# WHAT THE TASK ASKS
Using the records underneath, tally the lines where the word "network" appears and please give only the count.

Document structure recognition data
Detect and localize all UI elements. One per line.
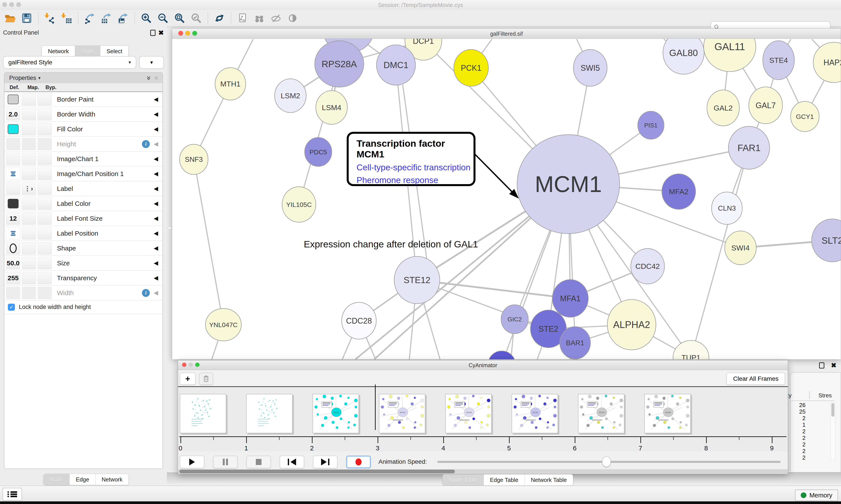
def-cell[interactable] bbox=[6, 197, 20, 210]
property-row-image-chart-1[interactable]: Image/Chart 1◀ bbox=[4, 151, 162, 166]
collapse-all-icon[interactable]: » bbox=[151, 76, 160, 80]
byp-cell[interactable] bbox=[38, 212, 52, 224]
zoom-in-icon[interactable] bbox=[139, 11, 153, 25]
column-header-stress[interactable]: Stres bbox=[819, 392, 832, 399]
frame-thumbnail-3[interactable]: MCM1 bbox=[379, 394, 425, 433]
map-cell[interactable] bbox=[22, 287, 36, 299]
def-cell[interactable] bbox=[6, 242, 20, 254]
expand-row-icon[interactable]: ◀ bbox=[154, 245, 158, 252]
node-gal11[interactable]: GAL11 bbox=[704, 39, 756, 72]
def-cell[interactable] bbox=[6, 287, 20, 299]
network-from-selection-icon[interactable] bbox=[236, 11, 250, 25]
annotation-box[interactable]: Transcription factor MCM1 Cell-type-spec… bbox=[347, 132, 476, 186]
color-swatch[interactable] bbox=[8, 94, 19, 104]
node-gal80[interactable]: GAL80 bbox=[663, 39, 704, 74]
tab-edge-table[interactable]: Edge Table bbox=[484, 474, 525, 485]
property-row-transparency[interactable]: 255Transparency◀ bbox=[4, 271, 162, 286]
byp-cell[interactable] bbox=[38, 108, 52, 121]
def-cell[interactable] bbox=[6, 227, 20, 239]
frame-thumbnail-1[interactable] bbox=[246, 394, 292, 433]
node-alpha2[interactable]: ALPHA2 bbox=[607, 300, 656, 350]
node-cdc28[interactable]: CDC28 bbox=[342, 302, 376, 339]
map-cell[interactable] bbox=[22, 197, 36, 210]
node-gal2[interactable]: GAL2 bbox=[707, 90, 739, 126]
skip-to-start-button[interactable] bbox=[280, 456, 304, 468]
style-selector[interactable]: galFiltered Style ▾ bbox=[3, 56, 136, 69]
byp-cell[interactable] bbox=[38, 287, 52, 299]
node-swi4[interactable]: SWI4 bbox=[725, 231, 756, 265]
export-image-icon[interactable] bbox=[116, 11, 130, 25]
def-cell[interactable] bbox=[6, 93, 20, 106]
byp-cell[interactable] bbox=[38, 183, 52, 195]
node-ynl047c[interactable]: YNL047C bbox=[205, 308, 241, 341]
import-network-icon[interactable] bbox=[43, 11, 57, 25]
map-cell[interactable] bbox=[22, 272, 36, 284]
float-panel-icon[interactable] bbox=[150, 30, 156, 36]
map-cell[interactable]: ⋮› bbox=[22, 183, 36, 195]
annotation-link[interactable]: Pheromone response bbox=[357, 175, 473, 185]
tab-network-table[interactable]: Network Table bbox=[525, 474, 573, 485]
save-session-icon[interactable] bbox=[20, 11, 34, 25]
node-dmc1[interactable]: DMC1 bbox=[376, 45, 415, 85]
map-cell[interactable] bbox=[22, 168, 36, 180]
def-cell[interactable] bbox=[6, 138, 20, 150]
color-swatch[interactable] bbox=[8, 199, 19, 209]
property-row-fill-color[interactable]: Fill Color◀ bbox=[4, 122, 162, 137]
frame-thumbnail-6[interactable]: MCM1 bbox=[578, 394, 624, 433]
expand-row-icon[interactable]: ◀ bbox=[154, 260, 158, 267]
frame-thumbnail-7[interactable]: MCM1 bbox=[644, 394, 691, 433]
node-lsm2[interactable]: LSM2 bbox=[275, 79, 306, 112]
def-cell[interactable] bbox=[6, 123, 20, 135]
property-row-label-font-size[interactable]: 12Label Font Size◀ bbox=[4, 211, 162, 226]
expand-row-icon[interactable]: ◀ bbox=[154, 230, 158, 237]
record-button[interactable] bbox=[346, 456, 371, 468]
apply-layout-icon[interactable] bbox=[212, 11, 227, 25]
expand-row-icon[interactable]: ◀ bbox=[154, 274, 158, 281]
open-session-icon[interactable] bbox=[3, 11, 17, 25]
property-row-height[interactable]: Heighti◀ bbox=[4, 137, 162, 151]
task-history-button[interactable] bbox=[3, 488, 22, 501]
frame-thumbnail-2[interactable]: MCM1 bbox=[312, 394, 359, 433]
node-pis1[interactable]: PIS1 bbox=[638, 111, 664, 139]
expand-row-icon[interactable]: ◀ bbox=[154, 215, 158, 222]
property-row-label[interactable]: ⋮›Label◀ bbox=[4, 181, 162, 196]
node-mfa2[interactable]: MFA2 bbox=[662, 174, 696, 209]
network-canvas[interactable]: RPS28BDCP1RPS28ADMC1PCK1MTH1LSM2LSM4SNF3… bbox=[172, 39, 841, 359]
expand-row-icon[interactable]: ◀ bbox=[154, 96, 158, 103]
byp-cell[interactable] bbox=[38, 93, 52, 106]
node-ste12[interactable]: STE12 bbox=[394, 256, 440, 304]
properties-header[interactable]: Properties ▾ » » bbox=[4, 73, 162, 83]
tab-node[interactable]: Node bbox=[43, 474, 70, 485]
node-far1[interactable]: FAR1 bbox=[729, 126, 770, 169]
map-cell[interactable] bbox=[22, 257, 36, 269]
property-row-label-position[interactable]: Label Position◀ bbox=[4, 226, 162, 241]
byp-cell[interactable] bbox=[38, 153, 52, 165]
def-cell[interactable] bbox=[6, 183, 20, 195]
expand-row-icon[interactable]: ◀ bbox=[154, 185, 158, 192]
annotation-link[interactable]: Cell-type-specific transcription bbox=[357, 163, 473, 172]
info-icon[interactable]: i bbox=[142, 289, 150, 297]
slider-thumb[interactable] bbox=[602, 456, 611, 467]
expand-row-icon[interactable]: ◀ bbox=[154, 156, 158, 162]
node-bar1[interactable]: BAR1 bbox=[560, 327, 590, 359]
zoom-selected-icon[interactable] bbox=[189, 11, 203, 25]
show-all-icon[interactable] bbox=[286, 11, 300, 25]
close-panel-icon[interactable]: ✖ bbox=[158, 29, 164, 37]
map-cell[interactable] bbox=[22, 212, 36, 224]
def-cell[interactable] bbox=[6, 153, 20, 165]
expand-row-icon[interactable]: ◀ bbox=[154, 200, 158, 207]
property-row-border-paint[interactable]: Border Paint◀ bbox=[4, 92, 162, 107]
node-mth1[interactable]: MTH1 bbox=[215, 68, 246, 100]
node-mfa1[interactable]: MFA1 bbox=[552, 280, 588, 317]
def-cell[interactable] bbox=[6, 168, 20, 180]
map-cell[interactable] bbox=[22, 242, 36, 254]
float-panel-icon[interactable] bbox=[819, 362, 824, 368]
style-options-button[interactable]: ▾ bbox=[139, 56, 164, 69]
node-ste4[interactable]: STE4 bbox=[763, 41, 794, 80]
tab-node-table[interactable]: Node Table bbox=[443, 474, 484, 485]
expand-row-icon[interactable]: ◀ bbox=[154, 170, 158, 177]
close-panel-icon[interactable]: ✖ bbox=[831, 361, 836, 369]
node-snf3[interactable]: SNF3 bbox=[180, 144, 208, 175]
timeline-playhead[interactable] bbox=[375, 384, 376, 430]
zoom-fit-icon[interactable] bbox=[173, 11, 186, 25]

# EXERCISE SOLUTION
4